In patients with pharmacologically resistant epilepsy, iEEG is used to identify cortical regions critical for seizure onset and identify others that need to be spared at the time of surgery [e.g., Kahane et al., [2004]]. Intracerebrally implanted electrodes sometimes stay in place for more than two weeks in order to localize the origin of fast electrophysiological rhythms that precede seizure onset and that are at the core of the epileptogenic network. Intracranial EEG is used to test one or several hypothesis regarding the anatomical organization of the epileptogenic network. This sometimes implies that intra-cerebral electrodes are positioned in widely distributed brain regions that include pathological but also healthy tissue. as a result, such a clinical context can also provide a unique opportunity to study fundamental questions about neural coding and cognition (Jerbi et al. 2009).[2]

Two Intracranial Recording Techniques: Stereotactic-EEG (SEEG) versus Electrocorticography (ECoG)

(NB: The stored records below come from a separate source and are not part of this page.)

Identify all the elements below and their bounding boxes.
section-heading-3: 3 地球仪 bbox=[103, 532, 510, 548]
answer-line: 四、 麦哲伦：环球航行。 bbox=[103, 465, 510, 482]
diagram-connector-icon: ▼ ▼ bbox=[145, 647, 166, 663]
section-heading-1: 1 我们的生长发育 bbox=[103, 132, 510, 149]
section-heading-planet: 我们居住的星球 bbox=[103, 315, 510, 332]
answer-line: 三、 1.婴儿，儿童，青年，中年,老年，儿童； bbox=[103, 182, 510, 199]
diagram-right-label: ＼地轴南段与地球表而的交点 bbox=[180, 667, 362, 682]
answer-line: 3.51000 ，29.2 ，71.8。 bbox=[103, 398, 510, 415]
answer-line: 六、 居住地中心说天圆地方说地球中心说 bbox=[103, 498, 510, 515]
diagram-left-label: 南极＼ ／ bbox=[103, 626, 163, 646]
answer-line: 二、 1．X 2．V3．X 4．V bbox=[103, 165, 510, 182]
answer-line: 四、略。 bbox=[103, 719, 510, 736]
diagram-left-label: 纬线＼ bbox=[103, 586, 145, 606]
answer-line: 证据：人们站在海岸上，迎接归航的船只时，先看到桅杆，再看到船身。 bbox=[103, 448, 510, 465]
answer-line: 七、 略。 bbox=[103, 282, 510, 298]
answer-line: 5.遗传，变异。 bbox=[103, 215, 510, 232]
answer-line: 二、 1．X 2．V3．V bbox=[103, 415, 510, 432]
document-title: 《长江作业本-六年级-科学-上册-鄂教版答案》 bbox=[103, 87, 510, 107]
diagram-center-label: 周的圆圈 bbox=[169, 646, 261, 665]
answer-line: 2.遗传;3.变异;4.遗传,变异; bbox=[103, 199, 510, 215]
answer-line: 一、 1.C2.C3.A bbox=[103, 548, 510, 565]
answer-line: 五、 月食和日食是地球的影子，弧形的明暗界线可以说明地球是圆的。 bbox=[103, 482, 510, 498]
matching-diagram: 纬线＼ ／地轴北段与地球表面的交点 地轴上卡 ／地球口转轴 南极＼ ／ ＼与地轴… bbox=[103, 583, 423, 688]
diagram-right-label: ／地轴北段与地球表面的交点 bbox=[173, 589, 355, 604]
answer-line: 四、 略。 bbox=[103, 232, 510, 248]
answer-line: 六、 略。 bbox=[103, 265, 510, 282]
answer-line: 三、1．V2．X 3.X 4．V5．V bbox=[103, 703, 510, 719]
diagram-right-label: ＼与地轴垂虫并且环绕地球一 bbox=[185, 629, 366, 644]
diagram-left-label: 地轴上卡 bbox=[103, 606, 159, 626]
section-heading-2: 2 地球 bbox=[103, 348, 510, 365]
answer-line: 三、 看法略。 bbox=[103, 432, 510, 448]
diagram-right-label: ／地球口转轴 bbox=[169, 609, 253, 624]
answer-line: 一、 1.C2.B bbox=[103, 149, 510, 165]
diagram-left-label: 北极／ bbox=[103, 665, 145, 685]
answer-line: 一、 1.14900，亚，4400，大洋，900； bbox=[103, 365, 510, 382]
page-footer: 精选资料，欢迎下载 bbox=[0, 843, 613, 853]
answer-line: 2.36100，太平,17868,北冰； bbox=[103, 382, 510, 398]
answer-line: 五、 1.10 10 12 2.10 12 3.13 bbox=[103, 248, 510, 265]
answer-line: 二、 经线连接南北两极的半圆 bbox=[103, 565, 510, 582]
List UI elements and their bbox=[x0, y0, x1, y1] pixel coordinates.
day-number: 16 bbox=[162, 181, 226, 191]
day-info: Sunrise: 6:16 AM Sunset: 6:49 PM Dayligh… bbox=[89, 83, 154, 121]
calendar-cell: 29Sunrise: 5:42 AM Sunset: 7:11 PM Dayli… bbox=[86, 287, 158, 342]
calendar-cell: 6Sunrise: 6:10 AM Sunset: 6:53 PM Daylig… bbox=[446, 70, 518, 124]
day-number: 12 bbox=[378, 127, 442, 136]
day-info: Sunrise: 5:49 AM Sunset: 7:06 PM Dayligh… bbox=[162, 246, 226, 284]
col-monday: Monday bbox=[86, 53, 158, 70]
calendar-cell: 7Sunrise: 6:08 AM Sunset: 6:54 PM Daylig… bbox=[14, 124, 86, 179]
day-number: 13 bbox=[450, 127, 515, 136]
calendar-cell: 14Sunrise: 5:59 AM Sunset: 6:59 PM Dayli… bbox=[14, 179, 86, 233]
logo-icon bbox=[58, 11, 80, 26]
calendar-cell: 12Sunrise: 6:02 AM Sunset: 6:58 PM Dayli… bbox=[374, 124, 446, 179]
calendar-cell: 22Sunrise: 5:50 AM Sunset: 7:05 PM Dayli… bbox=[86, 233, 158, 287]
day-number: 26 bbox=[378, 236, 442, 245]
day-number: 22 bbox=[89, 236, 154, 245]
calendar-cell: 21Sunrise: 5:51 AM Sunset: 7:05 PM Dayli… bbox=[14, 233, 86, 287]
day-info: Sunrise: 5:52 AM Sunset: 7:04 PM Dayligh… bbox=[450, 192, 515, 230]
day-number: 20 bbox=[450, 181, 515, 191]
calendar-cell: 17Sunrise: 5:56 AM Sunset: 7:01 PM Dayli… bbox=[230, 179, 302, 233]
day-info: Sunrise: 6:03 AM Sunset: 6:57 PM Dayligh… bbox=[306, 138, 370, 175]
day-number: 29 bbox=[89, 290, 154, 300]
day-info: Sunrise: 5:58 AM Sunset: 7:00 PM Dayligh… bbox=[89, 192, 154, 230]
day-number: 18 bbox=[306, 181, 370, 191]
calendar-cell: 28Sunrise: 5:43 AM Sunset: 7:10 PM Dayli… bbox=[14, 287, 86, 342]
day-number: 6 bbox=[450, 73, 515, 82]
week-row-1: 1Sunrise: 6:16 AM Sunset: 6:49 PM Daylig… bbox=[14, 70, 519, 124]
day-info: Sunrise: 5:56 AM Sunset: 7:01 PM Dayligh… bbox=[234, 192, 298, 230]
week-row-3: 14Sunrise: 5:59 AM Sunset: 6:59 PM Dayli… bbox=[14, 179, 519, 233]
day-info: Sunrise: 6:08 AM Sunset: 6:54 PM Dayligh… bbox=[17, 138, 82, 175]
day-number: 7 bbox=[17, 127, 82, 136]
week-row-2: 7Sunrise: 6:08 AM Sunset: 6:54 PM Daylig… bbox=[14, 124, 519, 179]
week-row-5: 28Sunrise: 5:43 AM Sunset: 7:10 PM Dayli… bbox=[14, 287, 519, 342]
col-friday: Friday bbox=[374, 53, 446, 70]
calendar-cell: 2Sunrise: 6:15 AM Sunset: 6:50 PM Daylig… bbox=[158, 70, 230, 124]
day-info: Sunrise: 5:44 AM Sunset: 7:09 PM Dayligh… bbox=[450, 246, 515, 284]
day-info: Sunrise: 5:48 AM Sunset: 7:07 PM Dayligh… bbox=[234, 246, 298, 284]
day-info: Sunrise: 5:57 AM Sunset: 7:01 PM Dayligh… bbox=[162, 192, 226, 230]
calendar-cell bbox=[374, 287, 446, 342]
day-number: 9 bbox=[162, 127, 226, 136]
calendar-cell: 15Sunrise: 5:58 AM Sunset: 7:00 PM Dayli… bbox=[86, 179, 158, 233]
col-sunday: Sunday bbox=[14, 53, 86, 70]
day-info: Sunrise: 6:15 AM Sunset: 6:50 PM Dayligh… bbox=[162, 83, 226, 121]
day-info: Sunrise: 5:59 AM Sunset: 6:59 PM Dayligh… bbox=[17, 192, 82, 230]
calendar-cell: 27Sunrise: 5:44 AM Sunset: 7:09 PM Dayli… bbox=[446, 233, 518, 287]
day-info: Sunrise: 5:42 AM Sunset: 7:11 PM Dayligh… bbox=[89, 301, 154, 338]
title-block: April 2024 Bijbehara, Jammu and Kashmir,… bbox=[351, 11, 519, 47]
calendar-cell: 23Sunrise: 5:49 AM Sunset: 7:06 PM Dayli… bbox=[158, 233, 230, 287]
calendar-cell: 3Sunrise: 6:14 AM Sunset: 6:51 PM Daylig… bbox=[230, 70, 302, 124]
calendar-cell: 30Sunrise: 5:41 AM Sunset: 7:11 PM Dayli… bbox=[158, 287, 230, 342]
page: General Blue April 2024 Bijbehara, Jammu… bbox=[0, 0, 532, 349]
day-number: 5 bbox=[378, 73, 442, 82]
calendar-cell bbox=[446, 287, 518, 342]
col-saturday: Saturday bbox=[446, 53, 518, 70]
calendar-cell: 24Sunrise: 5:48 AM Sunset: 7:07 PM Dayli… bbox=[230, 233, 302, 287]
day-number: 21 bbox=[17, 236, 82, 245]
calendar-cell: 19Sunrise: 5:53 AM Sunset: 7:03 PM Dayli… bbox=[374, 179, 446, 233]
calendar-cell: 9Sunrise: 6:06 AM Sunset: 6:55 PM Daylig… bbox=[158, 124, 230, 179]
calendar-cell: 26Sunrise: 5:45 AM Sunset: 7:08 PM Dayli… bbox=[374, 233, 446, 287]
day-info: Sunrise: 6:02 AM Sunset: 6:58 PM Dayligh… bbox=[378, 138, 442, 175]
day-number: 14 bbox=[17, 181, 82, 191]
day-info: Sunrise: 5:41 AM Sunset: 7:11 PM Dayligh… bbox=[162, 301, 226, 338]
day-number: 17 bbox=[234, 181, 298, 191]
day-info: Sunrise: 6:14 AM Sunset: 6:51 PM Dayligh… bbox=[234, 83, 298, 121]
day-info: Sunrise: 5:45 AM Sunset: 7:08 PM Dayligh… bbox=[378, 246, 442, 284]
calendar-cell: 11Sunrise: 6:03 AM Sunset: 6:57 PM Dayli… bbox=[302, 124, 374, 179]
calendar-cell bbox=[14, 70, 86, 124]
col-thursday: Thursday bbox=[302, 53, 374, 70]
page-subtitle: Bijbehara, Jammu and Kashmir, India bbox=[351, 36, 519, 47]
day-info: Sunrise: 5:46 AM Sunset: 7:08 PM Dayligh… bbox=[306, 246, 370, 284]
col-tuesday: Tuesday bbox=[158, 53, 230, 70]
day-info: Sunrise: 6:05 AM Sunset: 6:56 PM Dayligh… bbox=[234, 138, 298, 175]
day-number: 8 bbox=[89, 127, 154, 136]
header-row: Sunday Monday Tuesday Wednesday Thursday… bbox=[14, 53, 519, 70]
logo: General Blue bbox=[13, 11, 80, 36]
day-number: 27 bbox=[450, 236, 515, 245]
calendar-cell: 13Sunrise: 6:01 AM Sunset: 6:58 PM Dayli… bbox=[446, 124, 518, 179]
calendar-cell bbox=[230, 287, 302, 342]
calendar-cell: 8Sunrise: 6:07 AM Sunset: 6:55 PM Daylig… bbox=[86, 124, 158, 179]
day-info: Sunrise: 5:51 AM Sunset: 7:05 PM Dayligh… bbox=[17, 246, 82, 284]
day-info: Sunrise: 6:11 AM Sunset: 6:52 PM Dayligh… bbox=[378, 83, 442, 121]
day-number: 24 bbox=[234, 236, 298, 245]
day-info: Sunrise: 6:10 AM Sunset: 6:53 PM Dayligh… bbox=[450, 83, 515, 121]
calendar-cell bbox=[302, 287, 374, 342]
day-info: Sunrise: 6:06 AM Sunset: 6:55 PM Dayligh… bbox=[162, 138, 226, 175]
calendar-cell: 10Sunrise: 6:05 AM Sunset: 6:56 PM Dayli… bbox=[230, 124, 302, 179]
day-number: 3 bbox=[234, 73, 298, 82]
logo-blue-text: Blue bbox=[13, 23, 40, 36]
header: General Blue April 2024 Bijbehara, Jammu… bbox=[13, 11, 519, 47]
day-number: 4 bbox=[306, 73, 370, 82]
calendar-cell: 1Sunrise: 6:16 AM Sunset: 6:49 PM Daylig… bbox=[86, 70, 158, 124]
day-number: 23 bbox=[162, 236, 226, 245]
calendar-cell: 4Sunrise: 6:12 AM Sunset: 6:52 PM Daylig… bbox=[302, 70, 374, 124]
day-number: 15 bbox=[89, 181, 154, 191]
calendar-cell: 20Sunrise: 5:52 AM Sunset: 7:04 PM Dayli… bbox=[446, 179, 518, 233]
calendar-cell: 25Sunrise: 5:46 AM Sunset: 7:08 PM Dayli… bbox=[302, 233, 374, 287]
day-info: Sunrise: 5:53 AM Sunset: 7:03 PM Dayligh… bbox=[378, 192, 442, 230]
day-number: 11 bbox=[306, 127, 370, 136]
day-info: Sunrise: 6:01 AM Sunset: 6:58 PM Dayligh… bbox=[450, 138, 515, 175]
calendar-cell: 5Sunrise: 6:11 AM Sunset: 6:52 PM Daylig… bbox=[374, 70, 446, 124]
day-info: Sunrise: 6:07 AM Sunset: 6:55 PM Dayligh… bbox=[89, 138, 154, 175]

Although microelectrodes have been used in humans to acquire single-neuron spiking data [Fried et al., 1997; Heit et al., 1988; Ojemann et al., 2002; Ward and Thomas, 1955], clinical recordings in epilepsy patients are generally performed using macroelectrodes that measure coherent activity of local neuronal populations in the vicinity of the recording site . The most common choice in the clinical routine is to use either stereotactic electroencephalography (SEEG) or electrocorticography (ECoG) which acquire intracranial data using multilead depth electrodes or subdural grid electrodes respectively. Subdural grids consist of 2D arrays (or sometimes one-dimensional strips) of electrodes positioned directly on the lateral surface of the brain, with a typical inter-electrode distance of 1 cm [Engel et al., 2005]. In contrast, depth electrodes are semi-flexible one-dimensional linear arrays, shaped as narrow needles that penetrate deep into the brain. Such depth electrode implantations are often referred to as Stereotactic EEG because a stereotactic technique developed by Talairach and Bancaud is used to localize the electrodes [Kahane et al., 2006]. While subdural grids provide widespread cortical coverage and cortical maps of gyral activity, the multilead depth electrodes record from both sulci and gyri and go beneath the cortical surface to probe deep cortical structures, such as the cingulate gyrus, and occasionally subcortical structures, such as the lateral geniculate nucleus [Krolak-Salmon et al., 2003] or the nucleus acumbens [Münte et al., 2008]. A further difference between SEEG and ECoG is that while depth electrodes require small burr holes for implantation the implantation of two-dimensional subdural grids involves a larger craniotomy. Converging evidence suggests that both grid [Menon et al., 1996] and depth-electrodes recordings [Lachaux et al., [2003]] provide sufficient spatial resolution to localize neural activity at the gyral level, a precision that is as good as, if not better, than what is achieved with fMRI. In addition, the spatial precision of the analysis also depends on the accuracy of electrode localization [Dalal et al., 2008] and choice of reference electrode. In SEEG data, the local precision is highest when each recording site is referenced to its nearest neighbor (bipolar montage) than when one remote site is used as reference for all channels (common reference) [Lachaux et al., 2003].

References

  1. ^ AboutKidsHealth: Epilepsy: Intracranial EEG
  2. ^ Jerbi K, Ossandón T, Hamamé CM, Senova S, Dalal SS, Jung J, Minotti L, Bertrand O, Berthoz A, Kahane P, Lachaux JP (2009). " Task-related gamma-band dynamics from an intracerebral perspective: review and implications for surface EEG and MEG ". Human Brain Mapping 30 (6): 1758–1771. doi:10.1002/hbm.20750. PMID 19343801.